Hi @sergeymakinen ;)
I indeed thought you'd need logs ;)
It's a pain to do so, but I managed to anonymize two log files from different servers (postfix v3.4.24 for the big file, postfix 3.7.6 for the small file).
I choose to make two different log files since usually different server profiles may produce various logs.

Hope this helps ;)

mail_anonymized_srvm.zip
mail_anonymized_srvp.zip

[sergeymakinen]

Hey @deajan,

Great, thank you! :) I'll dig into the logs and hopefully get what I need. 🤞

[deajan]

Hello Sergey,

Sorry for being late for the party ;)
I've upgraded your postfix_exporter on one of my servers, and so far I wasn't able to get it to run properly with the new additions.

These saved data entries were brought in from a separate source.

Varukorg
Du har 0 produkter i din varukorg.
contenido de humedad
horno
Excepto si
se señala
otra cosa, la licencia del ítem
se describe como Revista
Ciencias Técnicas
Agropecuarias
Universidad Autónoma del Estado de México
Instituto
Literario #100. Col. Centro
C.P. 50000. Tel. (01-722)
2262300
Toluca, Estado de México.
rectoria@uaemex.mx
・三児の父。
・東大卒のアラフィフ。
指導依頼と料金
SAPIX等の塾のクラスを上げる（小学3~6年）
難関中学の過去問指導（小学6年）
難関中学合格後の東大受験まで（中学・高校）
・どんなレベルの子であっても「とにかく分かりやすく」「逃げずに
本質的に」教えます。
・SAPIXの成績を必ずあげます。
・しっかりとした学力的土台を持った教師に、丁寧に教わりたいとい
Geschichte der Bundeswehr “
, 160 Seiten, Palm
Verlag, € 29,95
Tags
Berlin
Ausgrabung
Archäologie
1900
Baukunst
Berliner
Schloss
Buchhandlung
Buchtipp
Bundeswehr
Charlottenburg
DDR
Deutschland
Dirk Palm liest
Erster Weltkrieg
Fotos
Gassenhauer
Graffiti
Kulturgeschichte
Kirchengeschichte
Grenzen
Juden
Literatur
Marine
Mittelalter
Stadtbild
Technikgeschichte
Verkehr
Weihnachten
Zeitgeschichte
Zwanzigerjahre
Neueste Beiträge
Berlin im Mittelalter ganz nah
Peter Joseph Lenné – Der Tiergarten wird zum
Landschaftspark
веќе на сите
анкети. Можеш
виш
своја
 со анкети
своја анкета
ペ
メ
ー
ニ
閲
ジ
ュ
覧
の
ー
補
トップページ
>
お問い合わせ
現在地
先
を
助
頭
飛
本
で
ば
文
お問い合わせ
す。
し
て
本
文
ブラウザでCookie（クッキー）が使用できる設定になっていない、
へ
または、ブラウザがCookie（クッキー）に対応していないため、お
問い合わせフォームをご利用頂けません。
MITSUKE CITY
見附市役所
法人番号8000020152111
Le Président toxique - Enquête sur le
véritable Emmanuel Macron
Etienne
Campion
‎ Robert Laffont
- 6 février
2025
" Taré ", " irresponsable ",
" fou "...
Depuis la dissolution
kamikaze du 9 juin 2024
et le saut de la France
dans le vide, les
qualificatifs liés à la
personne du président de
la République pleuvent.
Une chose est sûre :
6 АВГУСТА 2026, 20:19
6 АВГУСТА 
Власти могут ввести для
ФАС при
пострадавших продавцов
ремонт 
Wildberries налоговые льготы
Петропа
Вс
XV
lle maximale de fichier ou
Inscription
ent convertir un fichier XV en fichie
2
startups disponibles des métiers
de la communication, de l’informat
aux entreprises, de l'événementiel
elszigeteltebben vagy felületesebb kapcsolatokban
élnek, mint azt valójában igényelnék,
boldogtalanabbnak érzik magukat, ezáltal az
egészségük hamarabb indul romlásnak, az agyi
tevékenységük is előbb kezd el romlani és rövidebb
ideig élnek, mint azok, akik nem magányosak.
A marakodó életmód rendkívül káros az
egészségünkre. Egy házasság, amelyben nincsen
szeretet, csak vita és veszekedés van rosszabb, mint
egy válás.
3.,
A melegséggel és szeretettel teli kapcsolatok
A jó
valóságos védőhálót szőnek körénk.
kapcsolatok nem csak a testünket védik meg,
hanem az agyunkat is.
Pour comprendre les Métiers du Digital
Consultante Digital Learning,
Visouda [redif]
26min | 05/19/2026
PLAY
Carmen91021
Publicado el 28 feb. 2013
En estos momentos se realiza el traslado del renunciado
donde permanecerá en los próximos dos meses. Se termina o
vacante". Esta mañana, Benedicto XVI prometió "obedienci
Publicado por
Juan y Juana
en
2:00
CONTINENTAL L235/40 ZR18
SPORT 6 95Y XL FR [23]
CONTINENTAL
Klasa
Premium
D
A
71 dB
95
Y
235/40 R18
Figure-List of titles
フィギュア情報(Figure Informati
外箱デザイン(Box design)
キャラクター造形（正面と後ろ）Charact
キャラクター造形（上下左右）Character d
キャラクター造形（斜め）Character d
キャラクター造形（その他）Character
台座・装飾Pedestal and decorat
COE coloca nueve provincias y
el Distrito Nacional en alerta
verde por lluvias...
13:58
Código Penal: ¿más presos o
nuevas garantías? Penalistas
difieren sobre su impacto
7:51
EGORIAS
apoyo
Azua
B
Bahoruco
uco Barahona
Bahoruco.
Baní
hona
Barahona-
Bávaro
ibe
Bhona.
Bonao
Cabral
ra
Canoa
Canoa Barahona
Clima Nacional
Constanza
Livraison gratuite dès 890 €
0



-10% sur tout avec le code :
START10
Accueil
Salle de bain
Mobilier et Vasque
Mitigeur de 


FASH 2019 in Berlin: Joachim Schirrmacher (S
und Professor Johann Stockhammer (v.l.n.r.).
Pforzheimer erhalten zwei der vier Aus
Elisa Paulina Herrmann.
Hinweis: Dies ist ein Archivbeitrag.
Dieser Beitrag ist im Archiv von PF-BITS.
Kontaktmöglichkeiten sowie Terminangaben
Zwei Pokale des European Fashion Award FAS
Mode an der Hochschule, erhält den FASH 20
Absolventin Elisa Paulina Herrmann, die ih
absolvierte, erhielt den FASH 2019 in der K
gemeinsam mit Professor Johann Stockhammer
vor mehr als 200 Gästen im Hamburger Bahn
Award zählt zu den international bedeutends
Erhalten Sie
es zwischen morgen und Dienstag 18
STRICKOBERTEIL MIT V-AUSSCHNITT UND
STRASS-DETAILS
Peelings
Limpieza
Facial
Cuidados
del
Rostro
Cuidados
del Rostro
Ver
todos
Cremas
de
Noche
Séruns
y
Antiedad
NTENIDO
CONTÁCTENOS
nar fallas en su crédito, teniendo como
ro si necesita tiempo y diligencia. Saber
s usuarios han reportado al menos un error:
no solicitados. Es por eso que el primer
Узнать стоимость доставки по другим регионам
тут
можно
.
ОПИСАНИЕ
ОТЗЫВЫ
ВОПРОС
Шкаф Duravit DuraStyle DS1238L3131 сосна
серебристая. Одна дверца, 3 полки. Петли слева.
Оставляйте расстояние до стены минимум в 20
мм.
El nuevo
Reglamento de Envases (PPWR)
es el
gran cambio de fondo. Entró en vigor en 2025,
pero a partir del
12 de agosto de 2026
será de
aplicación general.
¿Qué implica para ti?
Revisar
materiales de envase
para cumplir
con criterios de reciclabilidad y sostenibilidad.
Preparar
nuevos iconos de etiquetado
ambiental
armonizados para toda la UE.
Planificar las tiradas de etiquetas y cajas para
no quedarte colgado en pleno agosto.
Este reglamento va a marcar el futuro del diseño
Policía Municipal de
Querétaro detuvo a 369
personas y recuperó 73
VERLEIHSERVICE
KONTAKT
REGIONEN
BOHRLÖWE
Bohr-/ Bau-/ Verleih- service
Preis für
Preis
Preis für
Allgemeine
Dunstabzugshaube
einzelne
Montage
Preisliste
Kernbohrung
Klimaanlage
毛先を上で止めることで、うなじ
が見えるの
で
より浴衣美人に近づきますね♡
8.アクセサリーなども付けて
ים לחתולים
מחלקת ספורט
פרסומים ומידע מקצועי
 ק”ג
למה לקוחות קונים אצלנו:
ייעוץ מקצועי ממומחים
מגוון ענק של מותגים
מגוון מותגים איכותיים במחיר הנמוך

I've used /usr/local/bin/postfix_exporter --config.file=/etc/postfix_exporter.yml, where the config file contains the following:

host_replies:
  - regexp: out of storage|recipient address|temporary local problem|internal resource|mailbox unavailable
    text: remote_problem
  - regexp: connection timed out|unreachable
    text: remote_timeout
  - regexp: spf|dkim|dns
    text: SPF / DKIM / DNS local server config error
  - regexp: reputation|blaklist
    text: Our source IP has bad reputation
  - type: queue_status
    regexp: (.+)
    text: $1
  - type: other
    regexp: (?i)gr(a|e)ylist
    text: Remote host has graylisted us
noqueue_reject_replies:
  - regexp: '(Client host rejected: cannot find your hostname|Recipient address rejected: Rejected by SPF)'
    text: $1
  - regexp: (.+)
    text: $1

Using --config.check, the exporter tells me that the file is valid.
But when querying the metrics, I don't get any postfix_noqueue_reject_replies_total nor postfix_smtp_status_replies_total entries.
Anything I missed perhaps ?

[sergeymakinen]

Hi @deajan,

Did a quick test using a test data with your config and it seems to work for me. Probably one thing to take care about: Go regexes are case sensitive by default, so you might want test your expected log lines on https://regex101.com (or similar) against regexes and share with me if they match but it still doesn't work for you.

[deajan]

You're right, exporter works as advertised. Just didn't let it run enough time, and on 26th there isn't a big mail flow, so that's what got me.
I'll continue evaluating the new feature ;)
Wish you nice holidays.

[deajan]

Well, it seems that I still got a problem nevertheless.
While the noqueue metrics show up after receiving some shady mailserver connections, the postfix_smtp_status_replies_total doesn't seem to show up.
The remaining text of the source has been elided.